KANDAHAR -- Afghan peace protesters marching through Taliban territory have been detained by the militants, two supporters of the movement told AFP on Tuesday (June 4).
The People's Peace Movement, also known as the Helmand Peace Convoy, attracted international attention last year when it walked across Afghanistan in an attempt to reduce violence across the country.
The movement began as a 50-day sit-in in Lashkargah, the capital of Helmand Province, after a deadly bombing there last March.
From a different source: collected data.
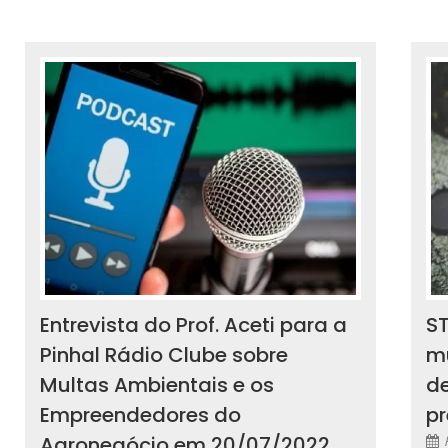
Entrevista do Prof. Aceti para a
S
Pinhal Rádio Clube sobre
mu
Multas Ambientais e os
d
Empreendedores do
p
Agronegócio em 20/07/2022.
In May 2018, members of the movement took to the road, marching to Kabul to raise awareness for peace and demand that the Taliban stop their violence.
About 30 members of the People's Peace Movement started a new walk on May 27, setting out again from Lashkargah.
According to Abdul Malik Hamdard, a peace march supporter, the Taliban forced four members of the group to accompany them in vehicles on Sunday (June 2) night as they crossed into Taliban territory in the south of the country.
Then on Monday (June 3), Taliban fighters returned and took the rest of the group, except for a few older members, he added.
About 25 marchers were detained in total, he said.
"Initially [the Taliban] told us that 'we will talk to them,'" Hamdard said. "We have had no news from them since then."
After refusing to comment about the marchers' plight for more than 36 hours, the Taliban on Tuesday released photos of four of the group including its leader, Iqbal Khyber, and said the men were safe and would not be harmed.
Taliban's purpose unknown
"We do not know for what purpose the Taliban fighters have taken our members," said Bacha Khan Muladad, another supporter. "We don't know whether they have been taken hostage or are negotiating with them."
Muladad added he had been unable to contact any of the members directly because their phones were switched off.
Bismillah Watandost, the marchers' spokesman, who is now among the detained group, last week told AFP that the group aimed to express to the Taliban the pain and suffering of Afghans and to call for a ceasefire over the festival of Eid, which began Tuesday.
The group had initially planned to march to Musa Qala, a Taliban stronghold situated about 130km from Lashkargah.
According to the United Nations, almost 4,000 civilians -- including more than 900 children -- were killed in Afghanistan last year, with more than 7,000 wounded.